# THE TASK
For this item, repeat the material exactly while omitting its pictures.

# COLLECTED MATERIAL
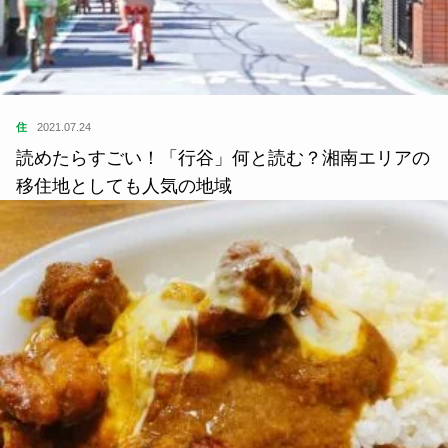
住
2021.07.24
読めたらすごい！「行谷」何と読む？湘南エリアの
移住地としても人気の地域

# RESULT FOR THIS TASK
住
2021.07.24
読めたらすごい！「行谷」何と読む？湘南エリアの
移住地としても人気の地域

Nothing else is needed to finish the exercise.